| TASK OBJECTIVE |
Please give back an exact reproduction of the lines from the one with "Informationen (302, 2221)" through the end of the entries below, and no others.

| DATA SHOWN |
========

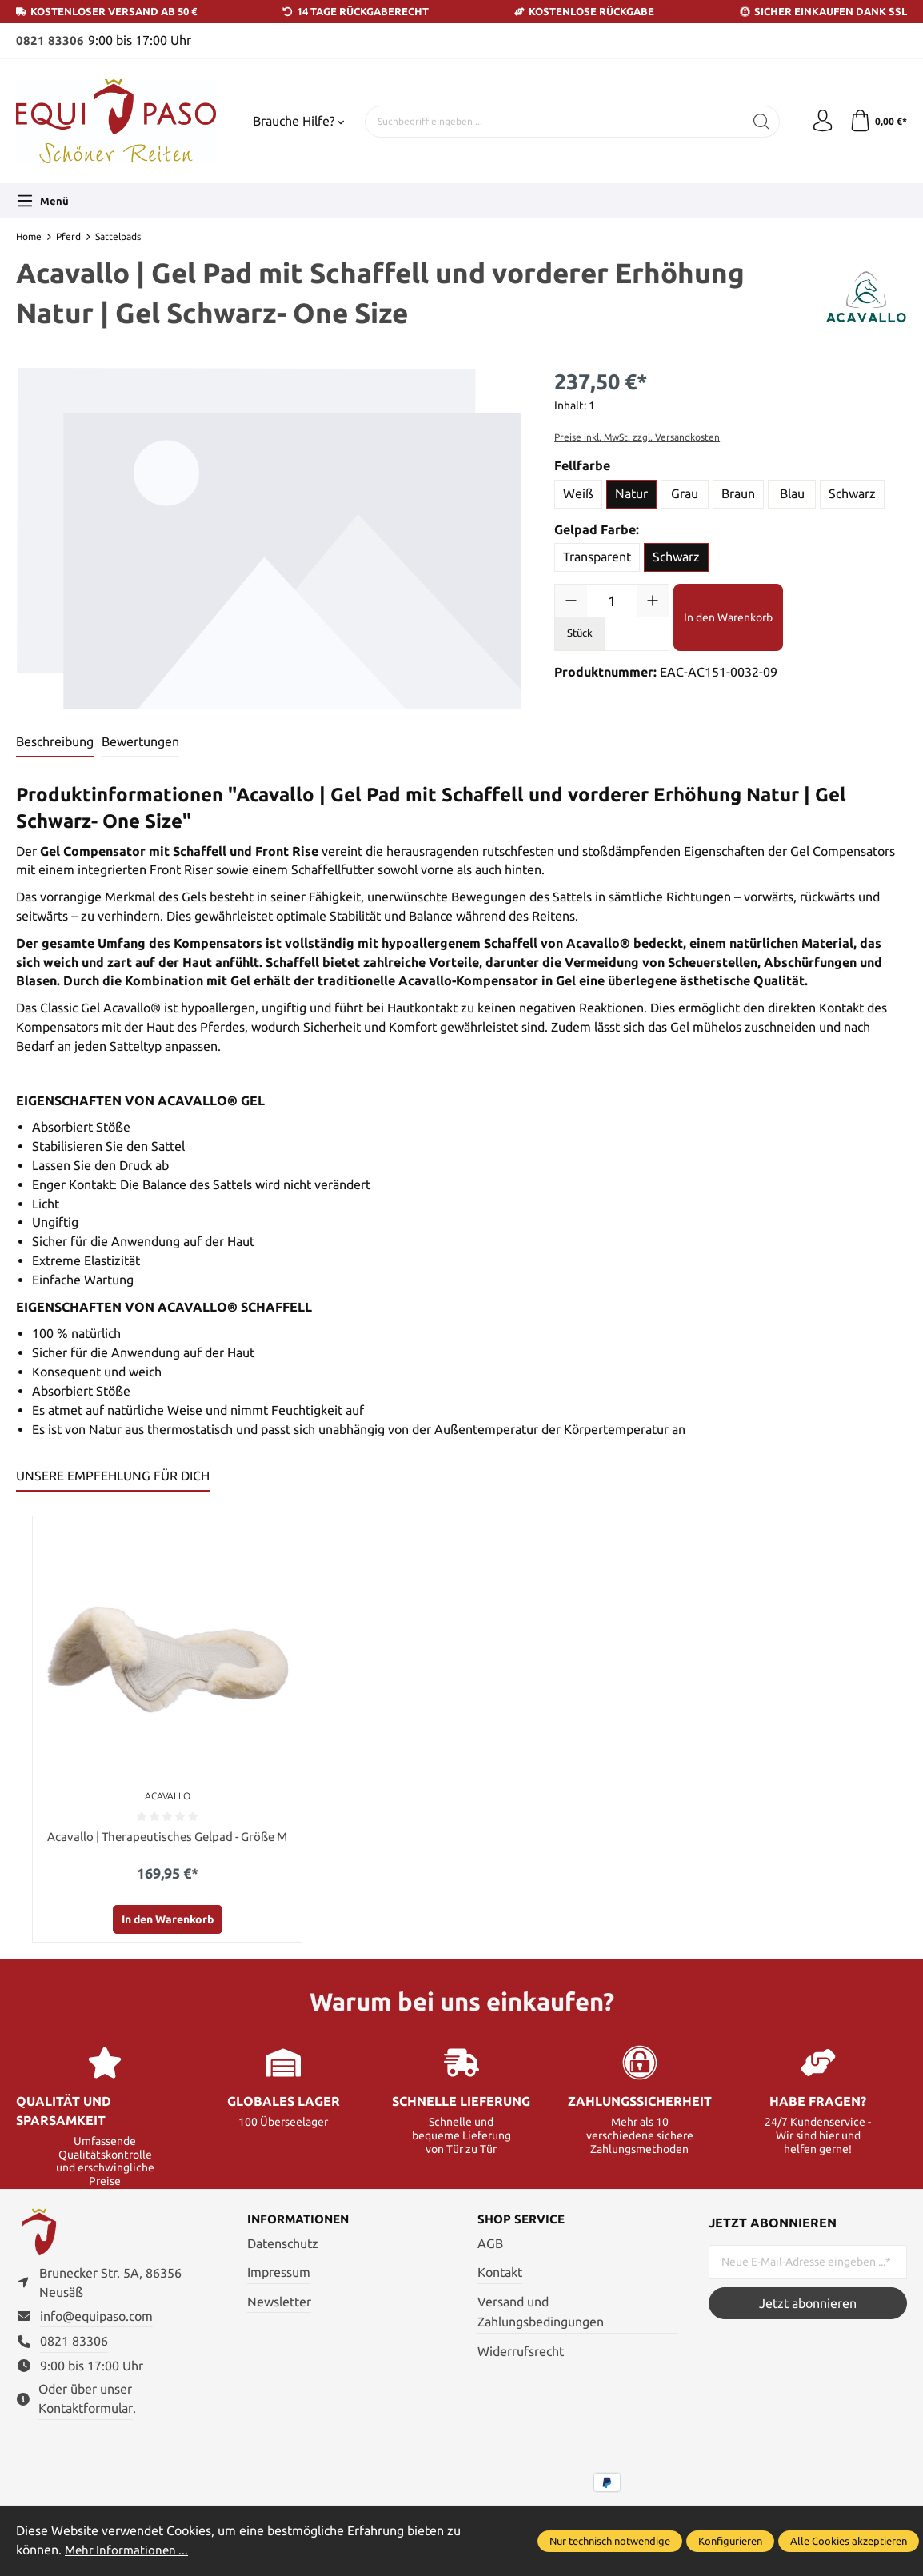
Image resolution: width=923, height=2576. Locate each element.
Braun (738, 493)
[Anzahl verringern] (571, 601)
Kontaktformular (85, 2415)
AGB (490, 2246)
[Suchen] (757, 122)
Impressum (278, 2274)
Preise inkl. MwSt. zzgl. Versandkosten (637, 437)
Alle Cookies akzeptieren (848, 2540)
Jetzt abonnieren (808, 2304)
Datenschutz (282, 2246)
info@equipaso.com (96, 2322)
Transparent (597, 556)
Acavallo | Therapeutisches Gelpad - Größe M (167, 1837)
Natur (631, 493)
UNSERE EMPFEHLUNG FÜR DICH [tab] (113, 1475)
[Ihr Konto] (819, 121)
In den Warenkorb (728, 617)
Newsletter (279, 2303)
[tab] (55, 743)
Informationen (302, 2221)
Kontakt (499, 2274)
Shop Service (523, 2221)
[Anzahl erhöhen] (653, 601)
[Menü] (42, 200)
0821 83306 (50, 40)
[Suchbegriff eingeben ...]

========

| EXERCISE SOLUTION |
Informationen (302, 2221)
Kontakt (499, 2274)
Shop Service (523, 2221)
[Anzahl erhöhen] (653, 601)
[Menü] (42, 200)
0821 83306 (50, 40)
[Suchbegriff eingeben ...]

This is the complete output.